Replacing the walkie-talkie, Boorsch again studied the jetliner, which had reached the end of the runway and was slowly turning. Seconds later the big aircraft seemed to lurch forward as if the pilot had suddenly let up on the brakes, and it started its takeoff roll.
Boorsch watched a couple of seconds longer, then put the binoculars down and stood back as the American built DC-10 thundered directly at him, its nose finally rotating, its main landing gear lifting off the pavement, and suddenly the huge bird was passing directly overhead, the noise so loud rational thought was all but impossible.
He thought he caught a glimpse of a few passengers looking down at him from the tiny windows, but then the plane was climbing, seemingly straight up into the blue, cloudless sky, the sounds from its engines fading in the distance.
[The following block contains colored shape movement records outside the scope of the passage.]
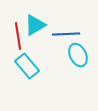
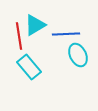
red line: moved 1 px right
cyan rectangle: moved 2 px right, 1 px down
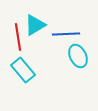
red line: moved 1 px left, 1 px down
cyan ellipse: moved 1 px down
cyan rectangle: moved 6 px left, 3 px down
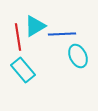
cyan triangle: moved 1 px down
blue line: moved 4 px left
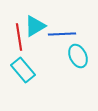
red line: moved 1 px right
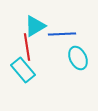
red line: moved 8 px right, 10 px down
cyan ellipse: moved 2 px down
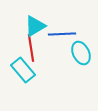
red line: moved 4 px right, 1 px down
cyan ellipse: moved 3 px right, 5 px up
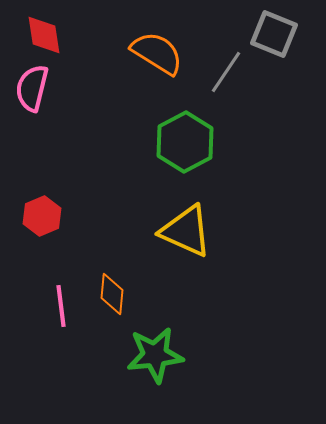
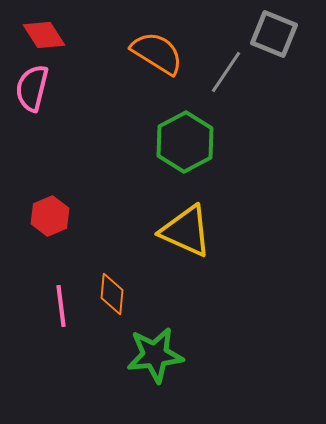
red diamond: rotated 24 degrees counterclockwise
red hexagon: moved 8 px right
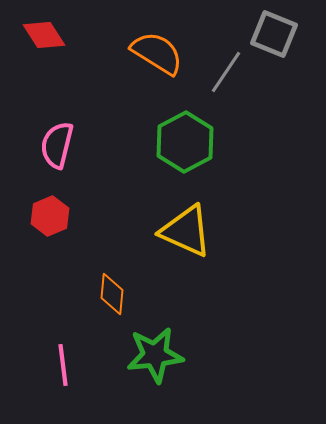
pink semicircle: moved 25 px right, 57 px down
pink line: moved 2 px right, 59 px down
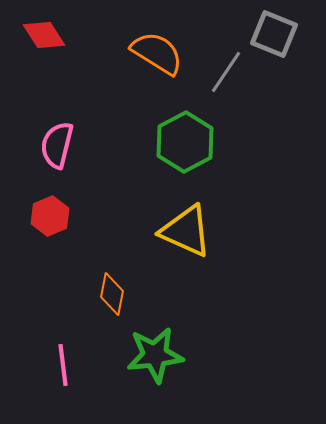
orange diamond: rotated 6 degrees clockwise
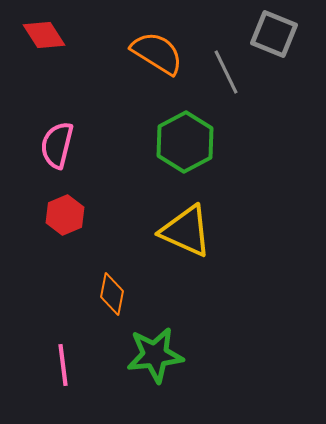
gray line: rotated 60 degrees counterclockwise
red hexagon: moved 15 px right, 1 px up
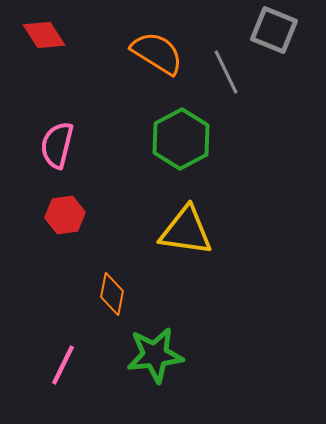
gray square: moved 4 px up
green hexagon: moved 4 px left, 3 px up
red hexagon: rotated 15 degrees clockwise
yellow triangle: rotated 16 degrees counterclockwise
pink line: rotated 33 degrees clockwise
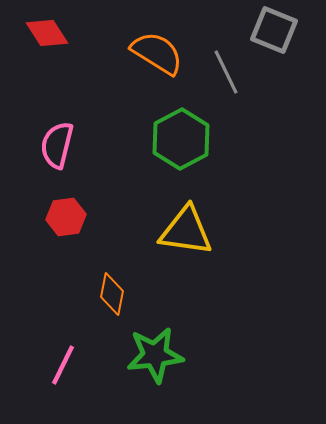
red diamond: moved 3 px right, 2 px up
red hexagon: moved 1 px right, 2 px down
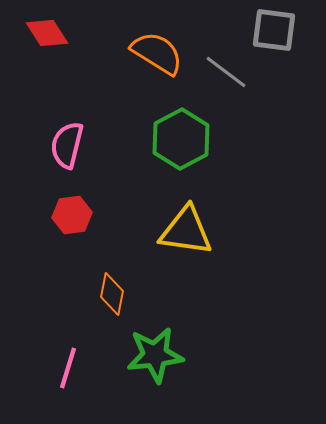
gray square: rotated 15 degrees counterclockwise
gray line: rotated 27 degrees counterclockwise
pink semicircle: moved 10 px right
red hexagon: moved 6 px right, 2 px up
pink line: moved 5 px right, 3 px down; rotated 9 degrees counterclockwise
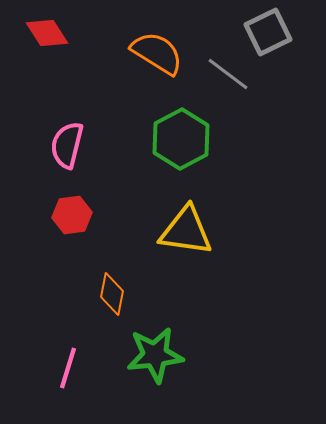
gray square: moved 6 px left, 2 px down; rotated 33 degrees counterclockwise
gray line: moved 2 px right, 2 px down
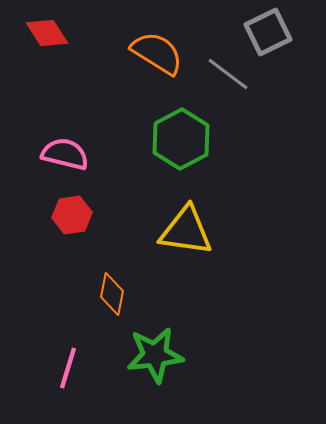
pink semicircle: moved 2 px left, 9 px down; rotated 90 degrees clockwise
Already Air France flight 248 was bumping down the taxiway, the last before the Swissair flight.
Boorsch watched as it reached the end of the runway, hesitate for a moment, and then turn, accelerating even before it was completely lined up.
This was an A-320 Airbus, the same type of aircraft as Swissair 145, and Boorsch watched it with critical interest as it lumbered heavily down the runway toward him. Its nose gear rose from the pavement, and the big airliner seemed to hang there like that for a long time before the mains lifted off, and then it was roaring overhead and climbing.
Boorsch turned and watched as its landing gear retracted, and when it was only a tiny speck in the sky he glanced back toward the distant terminal—the Swissair jetliner was still at the boarding gate—before he went to the rear of the van.
Unlatching the lid on the long metal box he flipped it open. For a moment or two he just stared at what the case contained, but then he reached inside and ran his fingertips lovingly over the nearly four-foot-long Stinger ground-to-air missile, and smiled.